When cells aren't needed anymore, they die in this dignified way. They take down all the pillars and arches that hold them up. Then they quietly digest their components. This process is called apoptosis, or programmed cell death. Billions of cells die for you every single day, and billions of other cells clean up after them. Cells can also die violently, like when you get an infection. But most of the time, they just die when they're told to. In fact, if they don’t get a command to keep living – like if they don’t receive the appropriate signals from other cells, they’ll just kill themselves. Cells are needy.

Sometimes, when a cell doesn’t die when it's supposed to, it starts dividing and spreading like crazy. That's what we call cancer. Cancer cells are basically just cells that have lost their way. Cells make these kinds of mistakes all the time.
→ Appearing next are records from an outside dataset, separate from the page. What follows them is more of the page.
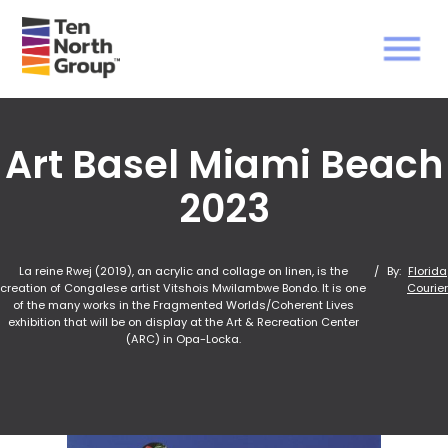
Art Basel Miami Beach
2023
La reine Rwej (2019), an acrylic and collage on linen, is the
/
By:
Florida
creation of Congalese artist Vitshois Mwilambwe Bondo. It is one
Courier
of the many works in the Fragmented Worlds/Coherent Lives
exhibition that will be on display at the Art & Recreation Center
(ARC) in Opa-Locka.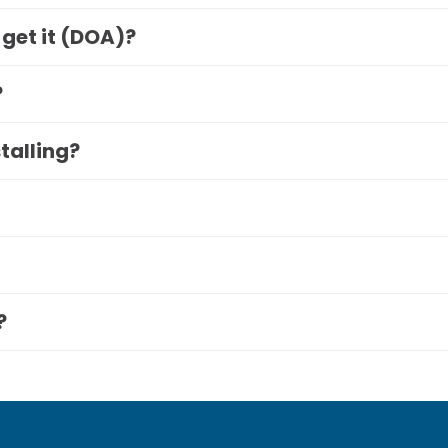
 get it (DOA)?
?
stalling?
?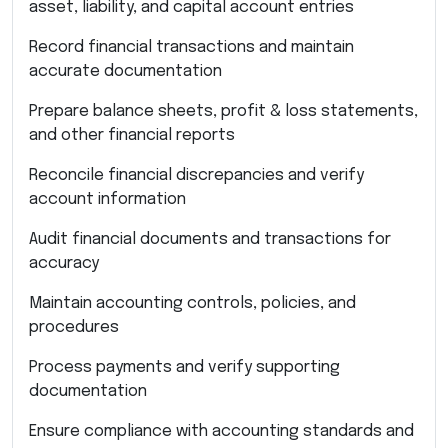
asset, liability, and capital account entries
Record financial transactions and maintain
accurate documentation
Prepare balance sheets, profit & loss statements,
and other financial reports
Reconcile financial discrepancies and verify
account information
Audit financial documents and transactions for
accuracy
Maintain accounting controls, policies, and
procedures
Process payments and verify supporting
documentation
Ensure compliance with accounting standards and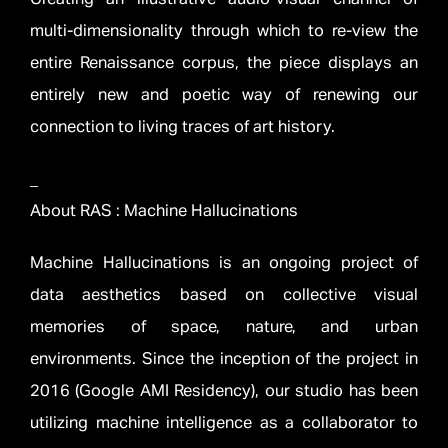
multi-dimensionality through which to re-view the
entire Renaissance corpus, the piece displays an
entirely new and poetic way of renewing our
connection to living traces of art history.
_
About RAS : Machine Hallucinations
Machine Hallucinations is an ongoing project of
data aesthetics based on collective visual
memories of space, nature, and urban
environments. Since the inception of the project in
2016 (Google AMI Residency), our studio has been
utilizing machine intelligence as a collaborator to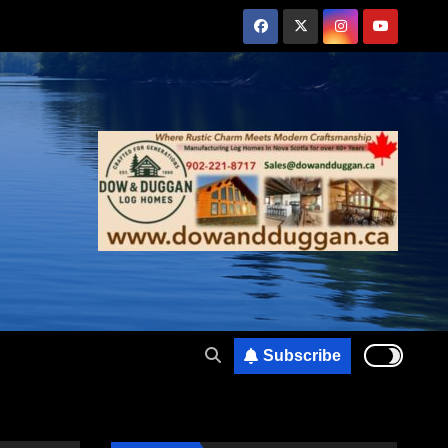
Subscribe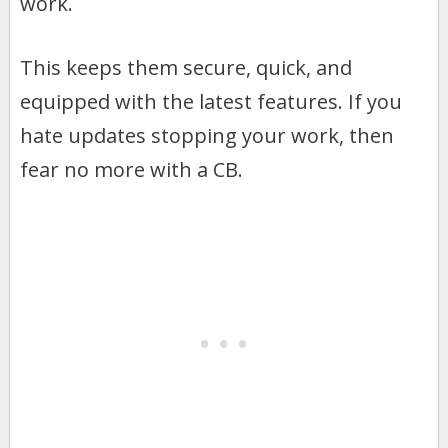
work.
This keeps them secure, quick, and
equipped with the latest features. If you
hate updates stopping your work, then
fear no more with a CB.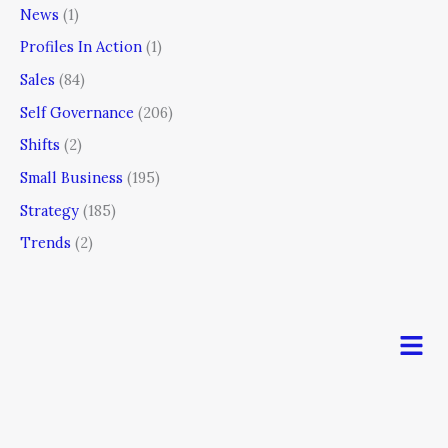
News
(1)
Profiles In Action
(1)
Sales
(84)
Self Governance
(206)
Shifts
(2)
Small Business
(195)
Strategy
(185)
Trends
(2)
Men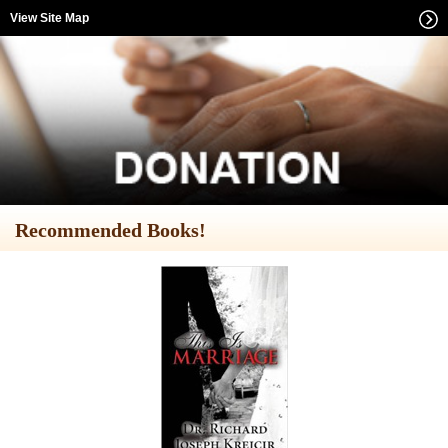
View Site Map
Recommended Books!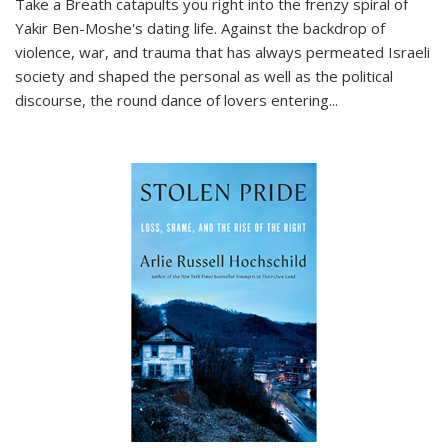
Take a Breath
catapults you right into the frenzy spiral of
Yakir Ben-Moshe's dating life. Against the backdrop of
violence, war, and trauma that has always permeated Israeli
society and shaped the personal as well as the political
discourse, the round dance of lovers entering
...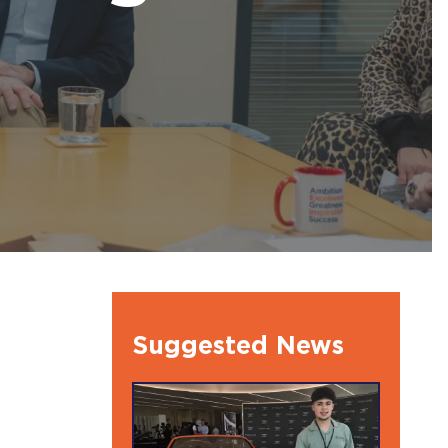
l Ambassdors
Suggested News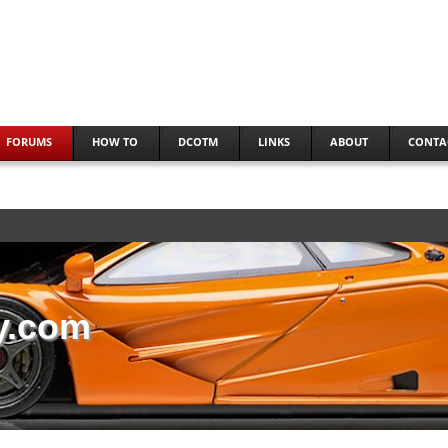
FORUMS
HOW TO
DCOTM
LINKS
ABOUT
CONTA
y.com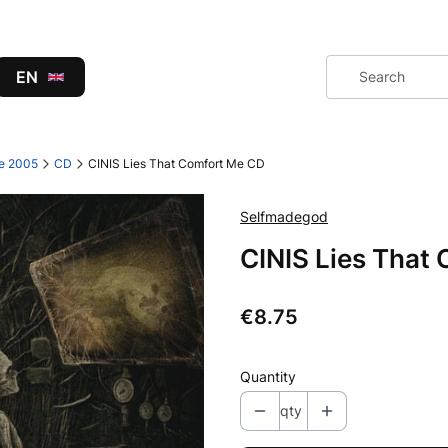
EN
ce 2005
CD
CINIS Lies That Comfort Me CD
Selfmadegod
CINIS Lies That
Price
€8.75
Quantity
qty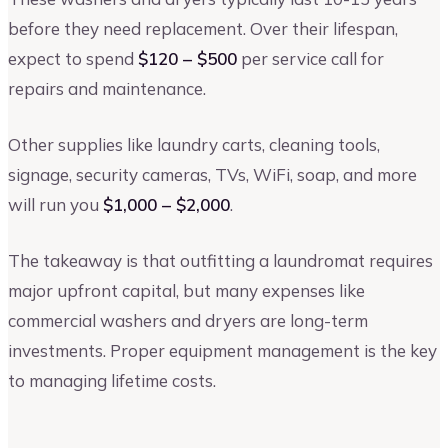
before they need replacement. Over their lifespan,
expect to spend
$120 – $500
per service call for
repairs and maintenance.
Other supplies like laundry carts, cleaning tools,
signage, security cameras, TVs, WiFi, soap, and more
will run you
$1,000 – $2,000
.
The takeaway is that outfitting a laundromat requires
major upfront capital, but many expenses like
commercial washers and dryers are long-term
investments. Proper equipment management is the key
to managing lifetime costs.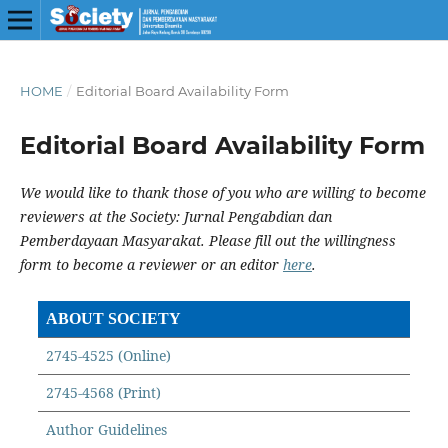
HOME
/
Editorial Board Availability Form
Editorial Board Availability Form
We would like to thank those of you who are willing to become
reviewers at the Society: Jurnal Pengabdian dan
Pemberdayaan Masyarakat. Please fill out the willingness
form to become a reviewer or an editor
here
.
ABOUT SOCIETY
2745-4525 (Online)
2745-4568 (Print)
Author Guidelines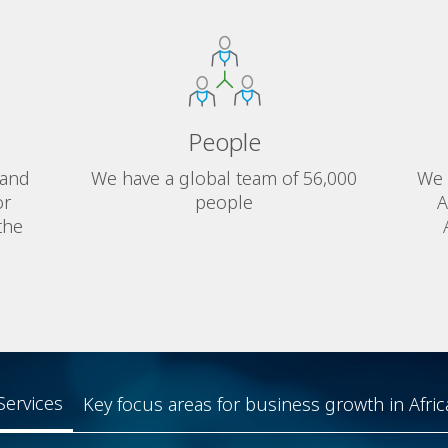
People
 and
We have a global team of 56,000
We 
or
people
A
the
Services
Key focus areas for business growth in Afric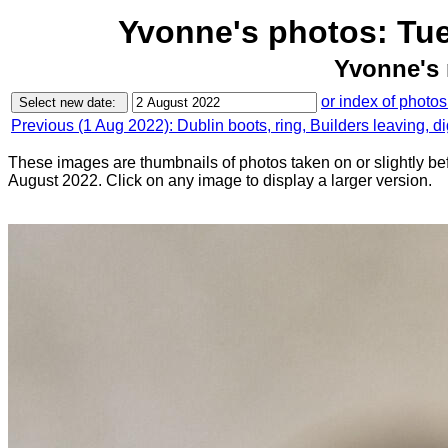
Yvonne's photos: Tu
Yvonne's 
or index of photos
Previous (1 Aug 2022): Dublin boots, ring, Builders leaving, d
These images are thumbnails of photos taken on or slightly be
August 2022. Click on any image to display a larger version.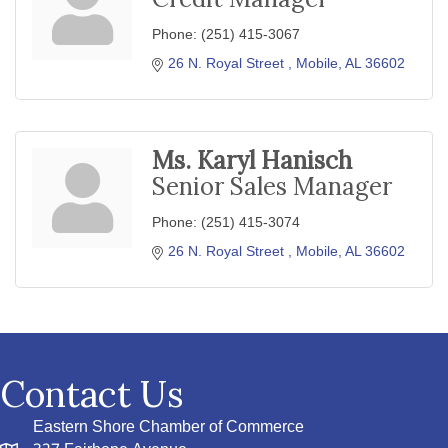
Phone:
(251) 415-3067
26 N. Royal Street 
Mobile
AL
36602
Ms. Karyl Hanisch
Senior Sales Manager
Phone:
(251) 415-3074
26 N. Royal Street 
Mobile
AL
36602
Contact Us
Eastern Shore Chamber of Commerce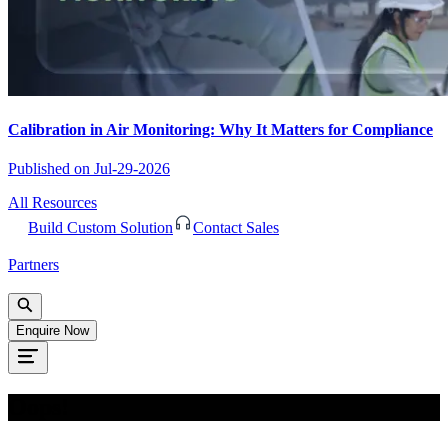
Calibration in Air Monitoring: Why It Matters for Compliance
Published on
Jul-29-2026
All Resources
Build Custom Solution
Contact Sales
Partners
Enquire Now
Oops!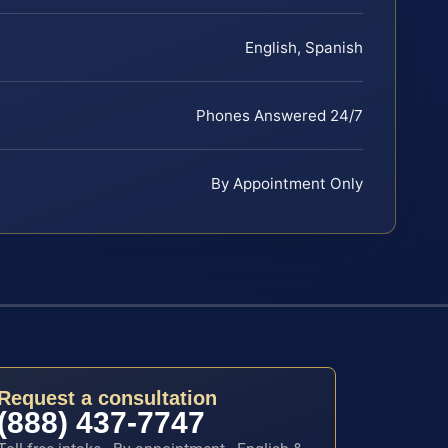
English, Spanish
Phones Answered 24/7
By Appointment Only
Request a consultation
(888) 437-7747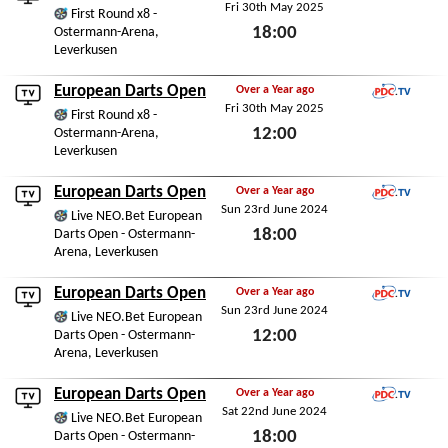
Fri 30th May 2025
PDC.TV
First Round x8 -
18:00
Ostermann-Arena,
Leverkusen
Fri 30th May 2025
European Darts Open
Over a Year ago
Fri 30th May 2025
PDC.TV
First Round x8 -
12:00
Ostermann-Arena,
Leverkusen
Fri 30th May 2025
European Darts Open
Over a Year ago
Sun 23rd June 2024
PDC.TV
Live NEO.Bet European
18:00
Darts Open - Ostermann-
Arena, Leverkusen
Sun 23rd June 2024
European Darts Open
Over a Year ago
Sun 23rd June 2024
PDC.TV
Live NEO.Bet European
12:00
Darts Open - Ostermann-
Arena, Leverkusen
Sun 23rd June 2024
European Darts Open
Over a Year ago
Sat 22nd June 2024
PDC.TV
Live NEO.Bet European
18:00
Darts Open - Ostermann-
But our bodies have this amazing system for fixing those mistakes, that stops the cellular activity from spiraling out of control. By average, people get a deadly disease once for every quadrillion cell divisions. Cancer is largely a case of just incredibly bad luck.

The amazing thing about cells isn't that things occasionally go wrong, but that they keep everything running smoothly for decades. To do that, they’re constantly sending and monitoring messages from all parts of the body: instructions, questions, corrections, rescue calls, updates, notifications to divide or die. Most of these messages are transmitted by chemicals called hormones, like insulin, adrenaline, thyroxine, and testosterone. Some messages are transmitted from the brain or regional centers. That’s called paracrine signaling. Finally, cells just communicate directly with their neighbors to make sure they’re all on the same page.

The thing to remember is that cells are in a state of constant, frenetic, aimless motion and collision, driven by nothing more than the basic laws of attraction and repulsion. The motion of any individual cell is, in fact, utterly random. All the motion happens smoothly, repeatedly, reliably, so we barely even notice it. Yet, it all not only keeps the cell in good order, but it also keeps us in perfect harmony. Trillions and trillions of reflexive chemical reactions, in ways that we’re only just beginning to understand, add up to create you. Don’t forget, every living thing is a miracle of atomic engineering.

Some organisms have cellular organization that makes ours look sloppy and amateurish. If you break up the cells of a sponge (for instance, by running them through a filter) and pour them into a solution, they’ll quickly reassemble themselves into a sponge. You can do this over and over, and they'll always stubbornly come back together. That’s because, just like you and me, and everything else, they have this powerful drive: the drive to keep on living.

And all of this is thanks to this incredibly strange, unwavering, and, frankly, very poorly understood molecule. A molecule that isn't alive itself, and that mostly just sits there doing absolutely nothing. It's called DNA.